Just wanted to show my work and give you my thoughts on this project, which concludes finishing the entire Data Analyst in R pathway . I’ll probably give my thoughts on the whole R pathway in a later post. Going back to the project, I found it challenging from the standpoint of understanding the theory behind each step (particularly in regards to Hyperparameter Tuning). Although it was reassuring when I talked to a few software engineers I know that works in a FinTech and at Shopify that it’s pretty much guesswork.
Obviously what was covered in this section was a good intro into Machine Learning, but you’ll definitely need to do more work outside of it to really get a better understanding. My best help came from a youtube channel of a data scientist working at RStudio found here. Definitely something worth checking out if you need to understand some concepts through a worked example.

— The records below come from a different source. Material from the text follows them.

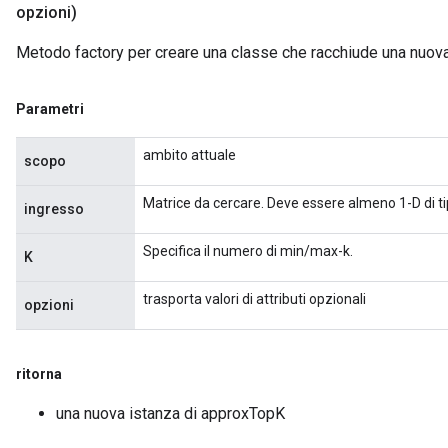
opzioni)
Metodo factory per creare una classe che racchiude una nuo
Parametri
ambito attuale
scopo
Matrice da cercare. Deve essere almeno 1-D di t
ingresso
Flush
Specifica il numero di min/max-k.
K
eHandleOp
trasporta valori di attributi opzionali
opzioni
ureSplit
ritorna
una nuova istanza di approxTopK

Anyways, check out my work and let me know what you think or what I can work on going out. It’ll be much appreciated.
Link to my GitHub
Hello @michael.hoang17 Awesome work you’ve done here. For me I’m a fan of Jupyter Notebook, I’ll try R Markdown someday.
Your read.csv Code
cars <- read.csv("C:/Users/micha/Downloads/imports-85.data", header = FALSE)
When doing a project it is always advisable to use Relative path. Always create a directory for your project. When referring to a particular file or directory use Relative Path.
├───Predicting Car Prices.Rmd
cars = read.csv("datasets/imports-85.data", header=F)
This was a very detailed work you’ve done. Kudos
Thanks for sharing your project with us, Michael! And congratulations on completing the entire Data Analyst in R path.
I am looking forward to your future post where you give your thoughts on the entire R pathway. I am also curious to know more about your discussions with those software engineers that you mentioned here
Thanks for checking it out, @info.victoromondi. I felt like I could’ve done something more with adding the categorical variables into the model (maybe use a generalized linear model), but will chalk that up to a “future me” thing. Having already done some exploration into Jupyter Notebook, I’ll say that having R Markdown in your back pocket is definitely something that you should have since the carryover b/t one and the other is not too bad.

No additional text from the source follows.